Structured page parsing data
........

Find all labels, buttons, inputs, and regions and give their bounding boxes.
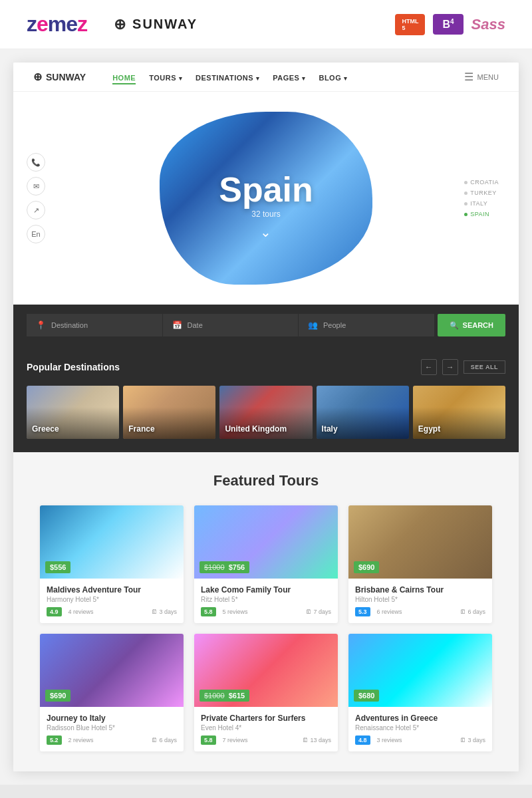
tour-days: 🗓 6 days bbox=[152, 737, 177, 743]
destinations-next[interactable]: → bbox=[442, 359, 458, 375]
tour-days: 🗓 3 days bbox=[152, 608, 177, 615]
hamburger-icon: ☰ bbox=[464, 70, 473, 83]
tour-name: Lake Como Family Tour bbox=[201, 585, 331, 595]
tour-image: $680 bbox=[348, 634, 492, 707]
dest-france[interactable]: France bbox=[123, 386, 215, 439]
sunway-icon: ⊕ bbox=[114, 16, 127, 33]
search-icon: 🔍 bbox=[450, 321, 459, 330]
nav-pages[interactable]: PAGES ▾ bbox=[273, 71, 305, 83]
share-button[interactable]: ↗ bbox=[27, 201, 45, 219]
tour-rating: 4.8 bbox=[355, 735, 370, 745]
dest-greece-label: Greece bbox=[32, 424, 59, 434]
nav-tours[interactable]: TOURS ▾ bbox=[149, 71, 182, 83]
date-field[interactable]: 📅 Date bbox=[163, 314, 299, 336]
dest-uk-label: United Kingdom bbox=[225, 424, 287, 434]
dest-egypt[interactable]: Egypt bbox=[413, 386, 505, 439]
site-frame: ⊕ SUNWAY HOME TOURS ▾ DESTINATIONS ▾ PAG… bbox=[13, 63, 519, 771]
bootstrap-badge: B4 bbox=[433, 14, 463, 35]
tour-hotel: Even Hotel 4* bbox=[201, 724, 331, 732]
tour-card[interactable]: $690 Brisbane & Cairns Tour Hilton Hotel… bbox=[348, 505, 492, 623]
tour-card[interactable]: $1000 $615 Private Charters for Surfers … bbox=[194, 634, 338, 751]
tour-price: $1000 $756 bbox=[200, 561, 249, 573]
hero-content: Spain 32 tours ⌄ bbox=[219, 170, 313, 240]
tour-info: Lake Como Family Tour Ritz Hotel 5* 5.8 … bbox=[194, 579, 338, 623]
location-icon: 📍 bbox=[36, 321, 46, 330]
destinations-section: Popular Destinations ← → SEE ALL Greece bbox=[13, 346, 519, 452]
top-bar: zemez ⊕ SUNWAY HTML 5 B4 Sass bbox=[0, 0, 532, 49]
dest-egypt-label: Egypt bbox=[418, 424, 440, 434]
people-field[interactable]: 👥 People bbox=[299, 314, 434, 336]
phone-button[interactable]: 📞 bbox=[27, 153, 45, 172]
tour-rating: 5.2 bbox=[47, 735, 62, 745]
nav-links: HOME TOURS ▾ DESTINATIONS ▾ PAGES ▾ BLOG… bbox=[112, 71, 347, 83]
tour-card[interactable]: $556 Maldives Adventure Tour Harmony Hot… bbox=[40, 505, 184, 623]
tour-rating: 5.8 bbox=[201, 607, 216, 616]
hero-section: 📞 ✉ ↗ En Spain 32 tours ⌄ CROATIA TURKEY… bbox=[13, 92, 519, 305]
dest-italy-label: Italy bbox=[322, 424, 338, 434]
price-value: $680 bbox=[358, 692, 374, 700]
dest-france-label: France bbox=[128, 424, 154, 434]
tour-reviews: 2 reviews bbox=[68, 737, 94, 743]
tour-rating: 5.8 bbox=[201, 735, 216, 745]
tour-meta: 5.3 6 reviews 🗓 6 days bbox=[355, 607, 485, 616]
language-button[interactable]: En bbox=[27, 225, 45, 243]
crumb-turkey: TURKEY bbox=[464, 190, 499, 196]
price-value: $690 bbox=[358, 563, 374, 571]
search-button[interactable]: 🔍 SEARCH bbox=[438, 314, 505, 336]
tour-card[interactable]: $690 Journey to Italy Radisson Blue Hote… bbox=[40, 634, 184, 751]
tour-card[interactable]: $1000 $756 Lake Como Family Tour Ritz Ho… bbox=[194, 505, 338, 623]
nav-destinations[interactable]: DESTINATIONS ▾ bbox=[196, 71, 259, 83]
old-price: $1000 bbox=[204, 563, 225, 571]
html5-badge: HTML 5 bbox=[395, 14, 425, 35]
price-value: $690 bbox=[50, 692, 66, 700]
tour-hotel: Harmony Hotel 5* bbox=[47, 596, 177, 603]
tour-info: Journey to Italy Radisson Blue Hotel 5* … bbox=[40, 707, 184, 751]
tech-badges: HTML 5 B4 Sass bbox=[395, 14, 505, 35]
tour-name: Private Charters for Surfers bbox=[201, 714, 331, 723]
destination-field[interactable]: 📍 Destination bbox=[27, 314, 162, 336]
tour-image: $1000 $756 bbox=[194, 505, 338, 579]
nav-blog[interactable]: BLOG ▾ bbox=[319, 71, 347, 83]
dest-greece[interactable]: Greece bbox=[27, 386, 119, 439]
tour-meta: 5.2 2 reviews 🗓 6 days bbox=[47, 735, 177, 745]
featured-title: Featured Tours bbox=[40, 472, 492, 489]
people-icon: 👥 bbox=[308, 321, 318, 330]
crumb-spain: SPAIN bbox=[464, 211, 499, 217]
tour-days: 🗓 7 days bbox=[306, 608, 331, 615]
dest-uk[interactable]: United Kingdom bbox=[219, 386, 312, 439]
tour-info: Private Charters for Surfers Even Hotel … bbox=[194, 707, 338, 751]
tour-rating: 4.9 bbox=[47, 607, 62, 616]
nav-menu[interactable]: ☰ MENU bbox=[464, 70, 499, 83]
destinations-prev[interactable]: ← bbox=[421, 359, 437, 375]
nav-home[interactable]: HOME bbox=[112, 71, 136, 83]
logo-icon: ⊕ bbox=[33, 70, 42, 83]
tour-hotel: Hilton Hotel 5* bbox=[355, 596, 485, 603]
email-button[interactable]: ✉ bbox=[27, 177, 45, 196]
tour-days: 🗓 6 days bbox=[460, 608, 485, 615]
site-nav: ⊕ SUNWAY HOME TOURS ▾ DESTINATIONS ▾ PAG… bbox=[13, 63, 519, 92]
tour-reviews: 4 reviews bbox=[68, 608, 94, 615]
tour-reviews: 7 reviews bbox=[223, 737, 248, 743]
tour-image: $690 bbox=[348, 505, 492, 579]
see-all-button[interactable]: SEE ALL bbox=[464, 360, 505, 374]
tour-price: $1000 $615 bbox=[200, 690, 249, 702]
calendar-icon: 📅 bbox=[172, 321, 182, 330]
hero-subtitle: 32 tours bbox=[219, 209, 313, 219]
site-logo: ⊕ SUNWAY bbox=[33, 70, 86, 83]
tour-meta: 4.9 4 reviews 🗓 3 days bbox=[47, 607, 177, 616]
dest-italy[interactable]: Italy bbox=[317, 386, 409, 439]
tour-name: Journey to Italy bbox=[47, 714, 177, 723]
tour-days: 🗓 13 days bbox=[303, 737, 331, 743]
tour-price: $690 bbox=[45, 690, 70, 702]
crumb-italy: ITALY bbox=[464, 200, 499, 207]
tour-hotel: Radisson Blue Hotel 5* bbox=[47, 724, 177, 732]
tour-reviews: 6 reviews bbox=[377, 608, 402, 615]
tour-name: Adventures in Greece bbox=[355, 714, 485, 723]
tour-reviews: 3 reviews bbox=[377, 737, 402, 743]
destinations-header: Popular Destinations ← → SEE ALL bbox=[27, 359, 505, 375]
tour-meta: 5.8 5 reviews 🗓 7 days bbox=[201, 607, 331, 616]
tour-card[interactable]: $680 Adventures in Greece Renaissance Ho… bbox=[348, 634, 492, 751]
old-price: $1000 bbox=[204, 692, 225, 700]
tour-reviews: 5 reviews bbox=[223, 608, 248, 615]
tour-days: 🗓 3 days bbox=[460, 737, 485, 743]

........

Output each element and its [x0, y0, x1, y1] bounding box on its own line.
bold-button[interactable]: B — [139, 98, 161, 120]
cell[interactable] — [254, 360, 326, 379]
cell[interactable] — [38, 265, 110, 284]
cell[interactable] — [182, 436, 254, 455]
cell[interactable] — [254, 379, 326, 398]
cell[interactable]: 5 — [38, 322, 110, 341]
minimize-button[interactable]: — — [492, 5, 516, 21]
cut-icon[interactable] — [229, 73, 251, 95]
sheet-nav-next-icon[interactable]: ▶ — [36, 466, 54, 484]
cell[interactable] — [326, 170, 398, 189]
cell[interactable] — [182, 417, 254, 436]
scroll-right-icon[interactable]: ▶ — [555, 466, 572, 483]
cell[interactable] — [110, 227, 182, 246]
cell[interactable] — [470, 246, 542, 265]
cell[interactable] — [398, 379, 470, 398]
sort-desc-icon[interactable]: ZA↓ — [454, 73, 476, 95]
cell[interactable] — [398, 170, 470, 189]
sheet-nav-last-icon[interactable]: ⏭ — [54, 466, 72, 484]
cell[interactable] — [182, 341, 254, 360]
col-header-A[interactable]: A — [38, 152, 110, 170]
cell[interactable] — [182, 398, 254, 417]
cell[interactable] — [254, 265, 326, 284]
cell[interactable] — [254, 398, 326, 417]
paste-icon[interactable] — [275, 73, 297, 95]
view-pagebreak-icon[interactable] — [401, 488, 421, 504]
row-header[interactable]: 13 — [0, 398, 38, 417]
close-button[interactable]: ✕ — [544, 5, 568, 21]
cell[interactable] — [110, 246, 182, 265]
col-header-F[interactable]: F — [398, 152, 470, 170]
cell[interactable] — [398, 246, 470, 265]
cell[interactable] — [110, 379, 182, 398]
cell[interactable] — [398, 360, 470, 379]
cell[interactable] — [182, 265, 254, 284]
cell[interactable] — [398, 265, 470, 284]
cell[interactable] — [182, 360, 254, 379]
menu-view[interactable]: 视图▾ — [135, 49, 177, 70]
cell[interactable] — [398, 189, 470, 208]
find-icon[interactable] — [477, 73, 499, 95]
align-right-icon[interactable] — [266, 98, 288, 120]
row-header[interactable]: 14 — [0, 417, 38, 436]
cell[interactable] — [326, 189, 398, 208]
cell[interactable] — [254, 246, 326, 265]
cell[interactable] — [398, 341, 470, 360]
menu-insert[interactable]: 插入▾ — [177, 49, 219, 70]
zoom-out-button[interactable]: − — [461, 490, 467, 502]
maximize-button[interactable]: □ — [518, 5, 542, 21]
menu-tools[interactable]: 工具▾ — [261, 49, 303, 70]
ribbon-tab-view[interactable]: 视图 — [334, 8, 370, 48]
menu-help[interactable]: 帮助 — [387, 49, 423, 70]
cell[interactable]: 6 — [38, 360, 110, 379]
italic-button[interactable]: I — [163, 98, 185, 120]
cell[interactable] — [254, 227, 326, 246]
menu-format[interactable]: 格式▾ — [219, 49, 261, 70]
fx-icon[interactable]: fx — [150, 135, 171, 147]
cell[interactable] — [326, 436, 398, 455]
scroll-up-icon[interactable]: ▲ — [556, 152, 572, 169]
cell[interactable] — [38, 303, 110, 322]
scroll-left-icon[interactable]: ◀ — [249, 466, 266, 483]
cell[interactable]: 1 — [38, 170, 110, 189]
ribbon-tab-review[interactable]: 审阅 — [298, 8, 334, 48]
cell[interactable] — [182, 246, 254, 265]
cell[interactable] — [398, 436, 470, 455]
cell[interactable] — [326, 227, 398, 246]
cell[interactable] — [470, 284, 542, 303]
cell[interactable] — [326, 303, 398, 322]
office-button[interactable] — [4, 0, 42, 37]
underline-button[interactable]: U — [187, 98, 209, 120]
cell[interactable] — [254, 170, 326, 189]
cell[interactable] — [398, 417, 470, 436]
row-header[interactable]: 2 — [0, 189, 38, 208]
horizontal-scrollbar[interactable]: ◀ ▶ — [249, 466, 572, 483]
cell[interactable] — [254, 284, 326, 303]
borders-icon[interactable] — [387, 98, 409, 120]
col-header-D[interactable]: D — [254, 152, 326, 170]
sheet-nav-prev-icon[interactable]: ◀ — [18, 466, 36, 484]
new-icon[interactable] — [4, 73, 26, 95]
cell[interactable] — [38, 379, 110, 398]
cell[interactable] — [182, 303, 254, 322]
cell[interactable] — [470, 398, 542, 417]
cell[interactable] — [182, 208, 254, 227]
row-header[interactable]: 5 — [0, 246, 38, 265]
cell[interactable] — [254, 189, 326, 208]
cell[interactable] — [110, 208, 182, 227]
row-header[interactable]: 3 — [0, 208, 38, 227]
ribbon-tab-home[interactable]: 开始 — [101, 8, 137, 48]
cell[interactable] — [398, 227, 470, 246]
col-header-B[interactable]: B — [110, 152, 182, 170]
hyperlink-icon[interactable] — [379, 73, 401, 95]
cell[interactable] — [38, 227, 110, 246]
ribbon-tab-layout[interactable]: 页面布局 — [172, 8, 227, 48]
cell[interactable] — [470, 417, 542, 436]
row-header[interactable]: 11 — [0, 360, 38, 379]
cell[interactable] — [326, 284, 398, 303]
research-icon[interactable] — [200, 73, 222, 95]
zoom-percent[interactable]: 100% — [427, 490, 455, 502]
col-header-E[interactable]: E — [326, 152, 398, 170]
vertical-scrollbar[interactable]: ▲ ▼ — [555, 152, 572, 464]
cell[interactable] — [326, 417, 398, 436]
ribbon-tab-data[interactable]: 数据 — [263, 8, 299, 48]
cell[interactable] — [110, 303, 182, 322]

........

Problem description:
In the data above, find each line that has the word "value" and copy it out.

Written answer:
price-value: $680 bbox=[358, 692, 374, 700]
price-value: $690 bbox=[358, 563, 374, 571]
price-value: $690 bbox=[50, 692, 66, 700]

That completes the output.